There are projects you start.
And then there are projects that quietly become part of who you are.
Echoes of the Mind belongs to the second category.
I started working on it sometime around the summer of 2003.
I was fifteen years old.
I didn't know what software architecture was. I didn't know what game design meant. I barely knew how to program.
I just knew I wanted to tell a story.
So I opened RPG Maker 2000.

The Beginning
Back then, RPG Maker felt magical.
Without writing thousands of lines of code; in fact, without writing code at all, you could create maps, characters, dialogue, battles, music, and entire worlds.
It lowered the barrier to game development in a way that was revolutionary for its time.
Eventually, I moved to RPG Maker 2003, where I learned about variables, switches, event systems, and all the clever tricks people invented to make the engine do things it was never designed to do.
Looking back, it was probably my first exposure to software engineering.
I just didn't know it yet.

Growing Up
As the years passed, the project evolved.
So did I.
I rewrote systems.
Changed the story.
Deleted maps.
Created new ones.
I even hired artists to replace my embarrassingly bad placeholder graphics.

The project slowly became something much bigger than what a fifteen-year-old could have imagined.
But eventually, I realized something else.
The game I had in my head simply didn't fit inside RPG Maker anymore.
Don't get me wrong—I owe a lot to that engine.
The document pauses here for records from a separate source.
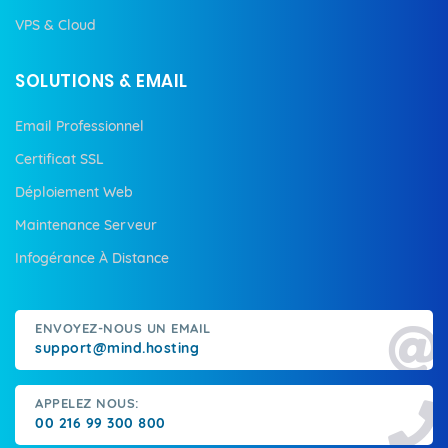
VPS & Cloud
SOLUTIONS & EMAIL
Email Professionnel
Certificat SSL
Déploiement Web
Maintenance Serveur
Infogérance À Distance
ENVOYEZ-NOUS UN EMAIL
support@mind.hosting
APPELEZ NOUS:
00 216 99 300 800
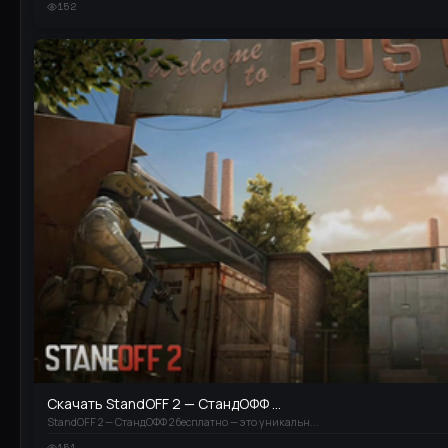
152
Скачать StandOFF 2 — СтандОФФ ...
StandOFF 2 — СтандОФФ 2 бесплатно — это уникальн...
151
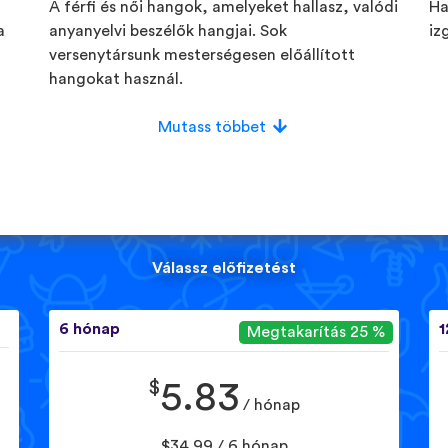
A férfi és női hangok, amelyeket hallasz, valódi
Ha
a
anyanyelvi beszélők hangjai. Sok
iz
versenytársunk mesterségesen előállított
hangokat használ.
Mutass többet
Válassz előfizetést
6 hónap
1
Megtakarítás 25 %
$
5.83
/ hónap
$34.99 / 6 hónap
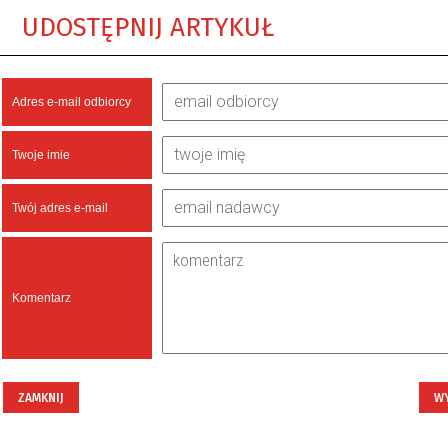
UDOSTĘPNIJ ARTYKUŁ
Adres e-mail odbiorcy
Twoje imie
Twój adres e-mail
Komentarz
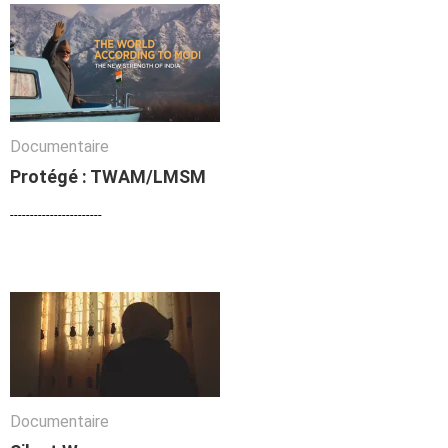
Documentaire
Documentaire
Protégé : TWAM/LMSM
Protégé : TWAM/LMSM
-----------------------
-----------------------
Documentaire
Documentaire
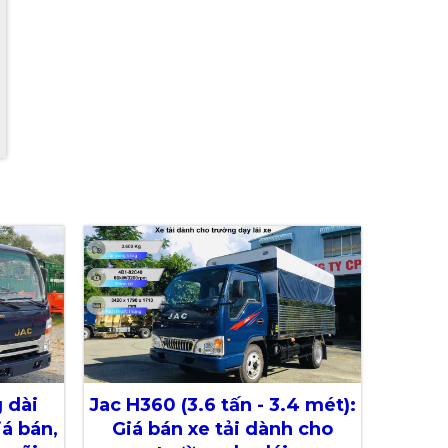
 dài
Jac H360 (3.6 tấn - 3.4 mét):
iá bán,
Giá bán xe tải dành cho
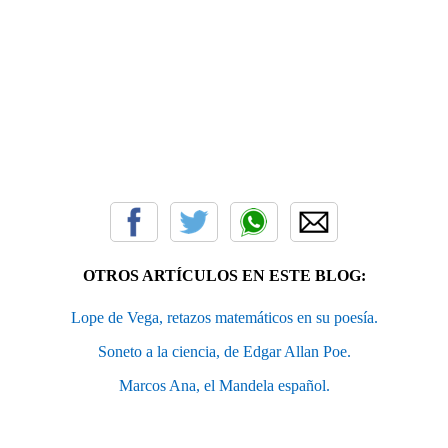
OTROS ARTÍCULOS EN ESTE BLOG:
Lope de Vega, retazos matemáticos en su poesía.
Soneto a la ciencia, de Edgar Allan Poe.
Marcos Ana, el Mandela español.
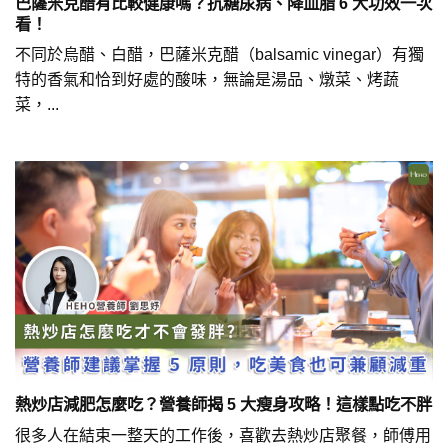
巴薩米克醋有比較健康嗎？抗糖尿病、降血脂 6 大功效一次
看！
不同於烏醋、白醋，巴薩米克醋（balsamic vinegar）有獨
特的香氣和恰到好處的酸味，無論是湯品、燉菜、烤蔬
菜，...
熱炒店減肥怎麼吃？營養師揭 5 大瘦身攻略！這樣點吃不胖
很多人在結束一整天的工作後，喜歡去熱炒店聚餐，師傅用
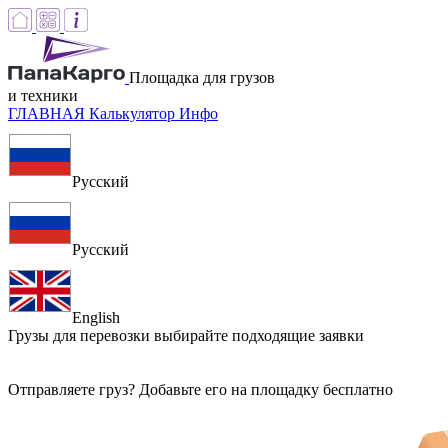
Площадка для грузов
и техники
ГЛАВНАЯ
Калькулятор
Инфо
Русский
Русский
English
Грузы для перевозки
выбирайте подходящие заявки
Отправляете груз? Добавьте его на площадку бесплатно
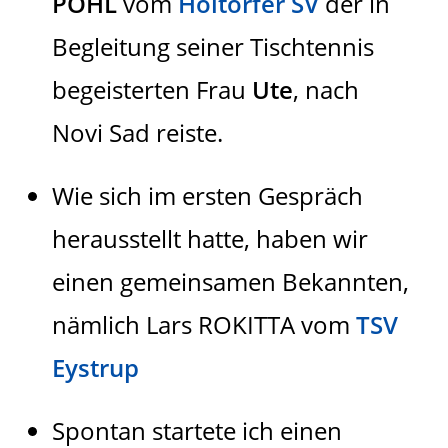
POHL
vom
Holtorfer SV
der in
Begleitung seiner Tischtennis
begeisterten Frau
Ute
, nach
Novi Sad reiste.
Wie sich im ersten Gespräch
herausstellt hatte, haben wir
einen gemeinsamen Bekannten,
nämlich Lars ROKITTA vom
TSV
Eystrup
Spontan startete ich einen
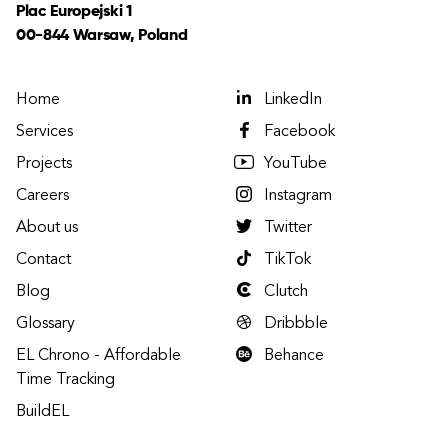
Plac Europejski 1
00-844 Warsaw, Poland
Home
LinkedIn
Services
Facebook
Projects
YouTube
Careers
Instagram
About us
Twitter
Contact
TikTok
Blog
Clutch
Glossary
Dribbble
EL Chrono - Affordable
Behance
Time Tracking
BuildEL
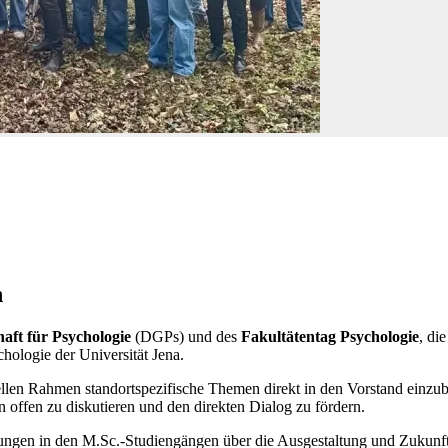
h
haft für Psychologie
(DGPs) und des
Fakultätentag Psychologie
, di
hologie der Universität Jena.
rmellen Rahmen standortspezifische Themen direkt in den Vorstand einz
 offen zu diskutieren und den direkten Dialog zu fördern.
ssungen in den M.Sc.-Studiengängen über die Ausgestaltung und Zukun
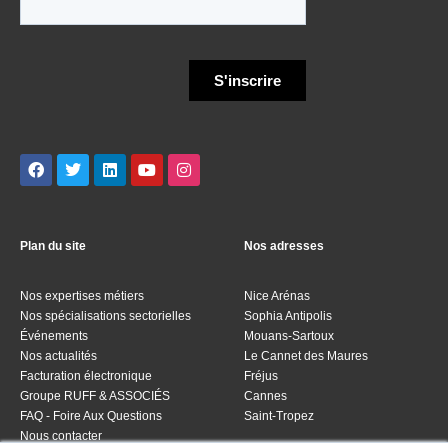
Plan du site
Nos adresses
Nos expertises métiers
Nice Arénas
Nos spécialisations sectorielles
Sophia Antipolis
Événements
Mouans-Sartoux
Nos actualités
Le Cannet des Maures
Facturation électronique
Fréjus
Groupe RUFF & ASSOCIÉS
Cannes
FAQ - Foire Aux Questions
Saint-Tropez
Nous contacter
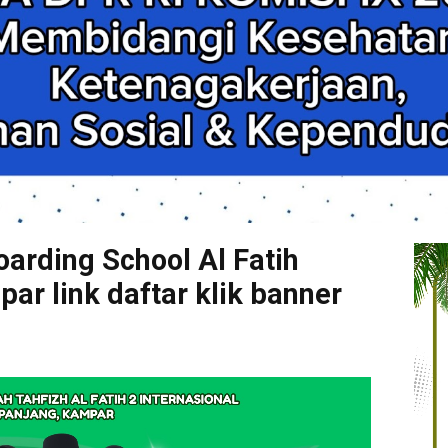
arding School Al Fatih
r link daftar klik banner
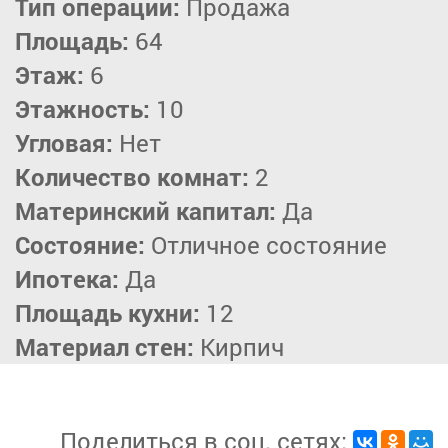
Тип операции:
Продажа
Площадь:
64
Этаж:
6
Этажность:
10
Угловая:
Нет
Количество комнат:
2
Материнский капитал:
Да
Состояние:
Отличное состояние
Ипотека:
Да
Площадь кухни:
12
Материал стен:
Кирпич
Поделиться в соц. сетях:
It introduced me to game development and taught me lessons I'll carry forever.
But every ambitious mechanic...
Every cinematic sequence...
Every system I wanted to design...
Felt like I was fighting the engine instead of building with it.
RPG Maker is an incredible engine for the games it was designed to make.
Echoes of the Mind wasn't one of them.
I kept finding workarounds for problems that wouldn't even exist in a more flexible engine.
Eventually I stopped asking:
"How can I make RPG Maker do this?"
And started asking:
"What engine would actually let me build the game I've been imagining for the last twenty years?"
Sometimes Starting Over Is Faster
For years, I convinced myself I'd eventually finish it.
Then one day I accepted something uncomfortable.
The best way to move forward...
...was to start over.
Not because the previous work had no value.
Quite the opposite.
Every version of the game taught me something.
Every rewrite made me a better developer.
Every abandoned system eventually became a lesson.
None of that work was wasted.
It was simply preparing me for the version I wanted to build all along.
Godot
Today, Echoes of the Mind is being rewritten from scratch using Godot.
Different engine.
Different language.
Different architecture.
Different developer.
The funny part is that the story hasn't really changed.
I have.
Today I think in systems.
I think about maintainability.
State machines.
Separation of concerns.
Things that didn't even exist in my vocabulary when I was fifteen.
Ironically, rewriting the game isn't about changing the game.
It's about finally removing the limitations that kept me from building the game I imagined back in 2003.



Twenty-Two Years
Twenty-two years is a ridiculous amount of time for a game to stay alive.
Most indie projects die after a few months.
Some survive a couple of years.
Mine somehow survived high school.
University.
Graduate school.
Career changes.
Different jobs.
Relationships.
A daughter.
Life.
Not because I worked on it every day.
Because I never truly abandoned it.
Why Keep Going?
People sometimes ask why I don't just start a completely new game.
The answer is simple.
Because Echoes of the Mind has been growing alongside me.
Every time I open an old project, I find something written by a younger version of myself.
Sometimes I keep it.
Sometimes I rewrite it.
Sometimes I laugh because I can immediately recognize what I was trying to accomplish—even if I didn't yet have the skills to pull it off.
That's probably my favorite part.
This game has quietly become a timeline of my own evolution.
You can almost see the developer growing up by looking at the project.


Final Thought
Technology changes.
Game engines come and go.
RPG Maker has evolved, too.
Programming languages evolve.
Communities rise and fade.
But stories...
Stories wait.
Sometimes they wait twenty-two years.
And maybe that's okay.
Because some stories aren't meant to be finished quickly.
They're meant to grow alongside the person writing them.
And maybe, just maybe...
Echoes of the Mind was never just a game.
It was the project that quietly taught me how to become an engineer.